What is the logic of the engulfing bar?

Hi!

I have started to trade with price action about a month ago using pin bars, engulfing bars and the 2-bar.

Anyhow I start to question the engulfing bar because I can not see the logic behind it. Why does it has to engulf the previous bar? What does this actually tell us?

I do understand that it´s a good thing if we are looking for, let´s say a bearish sign, that the lower part of the previous bar is engulfed, because this tells us that we have lower lows = bearish. But I do not understand why it´s a good thing to engulf even the high of the previous bar if we are looking for a bearish sign! higher highs = bullish, don´t you agree?

For example in my opinion a big red candle like the one in this picture (see link) must be just as bearish as any bearish engulfing bar!

For the discussion, let´s ignore that the candlestick is not at a support/resistance.

The only reason I see for keep following the rule of the engulfing bar is for the benefit that strict rules is good for our disciplin. Not a bad reason, but if this is the only reason why we keep hunting engulfing bar, let´s atleast be honest about it :slight_smile: Would love to hear your thougts about this!

English is not my main language, hope you have forbearance with my grammar.

I believe an engulfing bar has to “engulf” the previous bar, in your example it doesn’t seem to do that and those bars can be seen constantly in any down trend.

Usually a bearish engulfing occurs after a bullish candle and in terms of logic, it is such that there are just so many bearish traders that it completely “ate” up all previous bullish sentiment.

It is a very strong candlestick pattern and one I really like when at a key support/resistance level.

For me it’s, from my limited experience (!), it’s about context. What happened before these candlesticks formed. I think that makes a lot more sense. If there was a big sell off (for example) and there’s a bull engulfing forming you know people are dumping (buying at their TP). This maybe an obvious example, but my point is applying logic to the situation at hand.

Hi there,

r.e. your posted chart
-This isn’t an engulfing bar. You have the definition right, but you’ll want to keep practicing on how to identify these patterns.
-When you say “Lets ignore the candle is not @ support resistance”- I’d suggest re-evaluating that statement.

The price action you’ve circled is a bearish breakout of a horizontal support zone @ 82.00.

Highlighted below are two very common price action candlestick signals.

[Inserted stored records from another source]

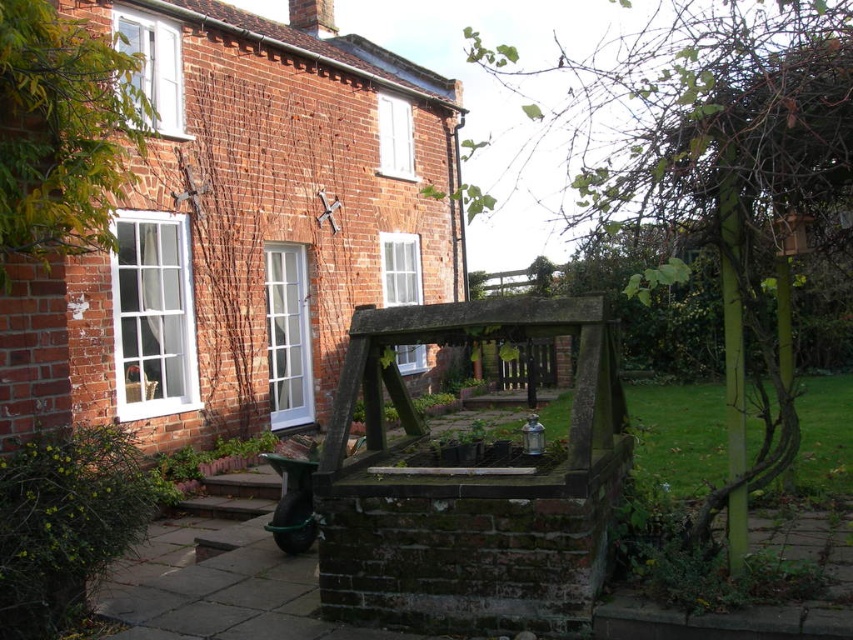 You are standing in front of the brick house and want to walk towards the two points marked in the image. Which point, point (103,458) or point (193,513), will you reach first?

Point (103,458) is closer to the viewer than point (193,513), so you will reach point (103,458) first.

You are standing at the entrance of the brick house and want to reach the brown wooden stairs at lower left. However, there is a green leafy bush at lower left blocking your path. Can you walk around the bush to reach the stairs?

The green leafy bush at lower left is to the left of brown wooden stairs at lower left, so you can walk around the bush on the right side to reach the stairs. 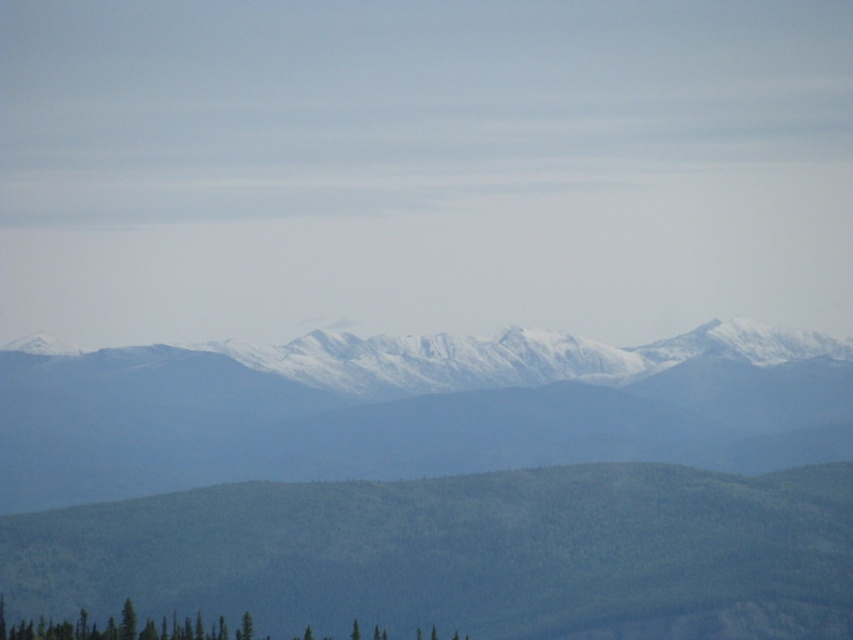 You are an outdoor enthusiast planning to hike to the base of the snowy mountain range at center and the green textured trees at lower left. Based on the scene, which of these two landmarks would require a longer hike from your current position?

The snowy mountain range at center is much taller than the green textured trees at lower left, so it would require a longer hike to reach its base from your current position.

You are a hiker standing at the base of the snowy mountain range at center. You want to reach the summit. Given that the mountain is 651.41 meters away from you, can you estimate how long it would take to hike to the summit?

The snowy mountain range at center is 651.41 meters away from the viewer. However, hiking time depends on factors like trail difficulty, elevation gain, and weather conditions. The distance alone isn

Consider the image. You are an outdoor enthusiast planning a hiking route. You have to decide whether to prioritize the snowy mountain range at center or the green textured trees at lower left based on their sizes. Which one should you choose if you want to tackle the larger feature first?

The snowy mountain range at center is larger in size compared to the green textured trees at lower left, so you should prioritize the snowy mountain range at center first. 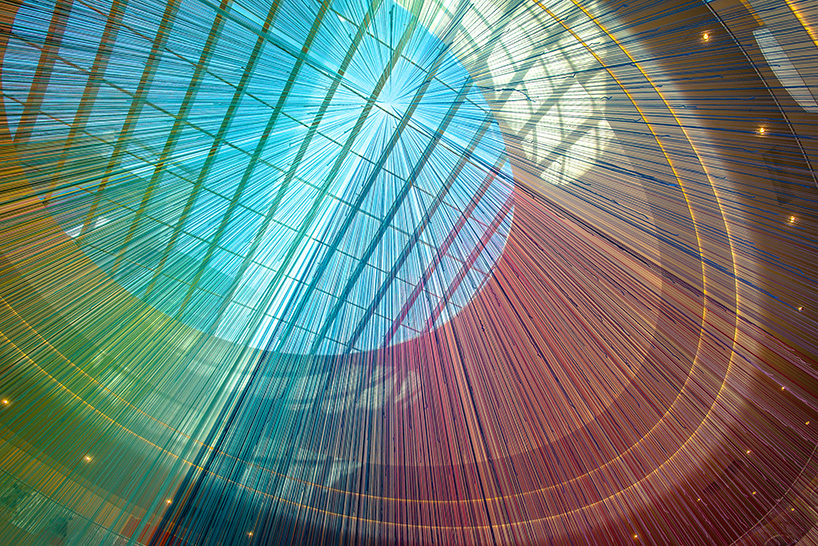 The image size is (818, 546). I want to click on window, so click(433, 234). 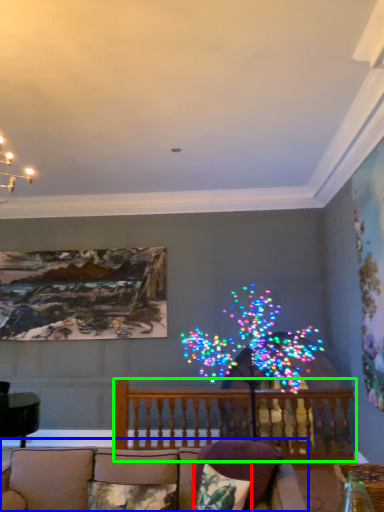 Question: Which object is positioned farthest from pillow (highlighted by a red box)? Select from studio couch (highlighted by a blue box) and balcony (highlighted by a green box).

Choices:
 (A) studio couch
 (B) balcony

Answer: (B) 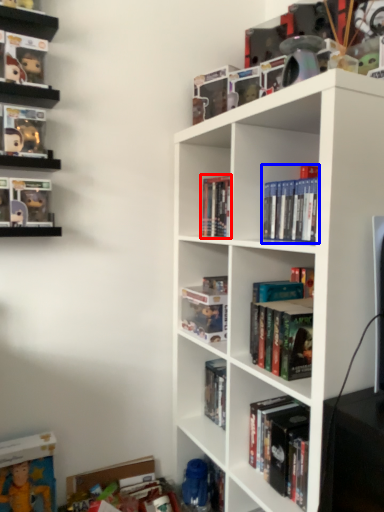 Question: Which point is closer to the camera, book (highlighted by a red box) or book (highlighted by a blue box)?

-The first set is an inside bar. You have a the “A” candle or “mother”, followed by a candlestick that doesn’t breach the high/low- the “B” candle. Traders can enter on a pullback or a break of the lows, targeting the distance of the mother candle from high/low.
-The second set is an outside bar. Same concept, but the outside bar is ‘engulfing’ instead. Look how price completely engulfs the previous candle. Strategy to enter is the same. For a true engulfing bar, the actual body of the candle needs to engulf the body of the previous. You can call them whatever you want, but understand this:

-Inside bars are trend continuation patterns
-Outside bars are reversal patterns

Someone had already mentioned that context is more important than the signal. Which is the most important aspect of trading you need to understand. These patterns play out “better” in certain types of environments vs. others, and trade location/context needs to be understood before entering.

Hi!

FOREXunlimited is right. This is not an engulfing pattern.

Going back to your question though, here is the logic behind it.

Ill be talking about bullish engulfing bar (but it is practically the same as the bearish engulfing bar)

For bullish engulfing bar, you need

  1. Downtrend
  2. 2-candle pattern.
    a. First candle should be a black candle (especially since it is on a downtrend)
    b. Second candle should be a white candle
    - Open of second candle should be lower than the first candle’s close
    - Close of second candle should be higher than the first candle’s open
    - In other words, the 2nd candle’s real body should engulf the 1st candle’s real body.
  3. That being explained here is the logic
    a. You have a downtrend, and the bears are having a party
    b. The next day the market gaped down (open way below the previous candle’s close), so the bears become even happier, and some got greedy and shorted more. Other bears jump into the bandwagon and started to short.
    c. Bulls decided that enough is enough and started buying.
    d. Older bears are sleepy so they decided to take their profit and go home. Newer bears realize that the party cant be sustained if the older bears went home. They also see the mess left behind by the older bears, so they too left (and since they came in late, they are disappointed and incurred some loses).
    e. Bulls continued to retaliate.

I dont know if that made sense, but that is the psychology behind.

Cheers,

Here’s the logic behind it.

Bullish engulfing candle.

  1. Bearish candle A is followed by a currently forming bullish candle B.
  2. B’s current price goes lower than A’s candlestick low.
  3. Suddenly, B’s price reverses then B becomes bullish.
  4. B reaches prices above A’s candlestick high.
    B. B’s candle closes above A’s candlestick high.

How do you interpret this?

It means that he market is rejecting prices lower than the previous candle and shows preference for the prices higher than the previous candle. Bearish preference becomes bullish.

Bearish engulfing candles are just the reverse of the bullish candle’s process and interpretation.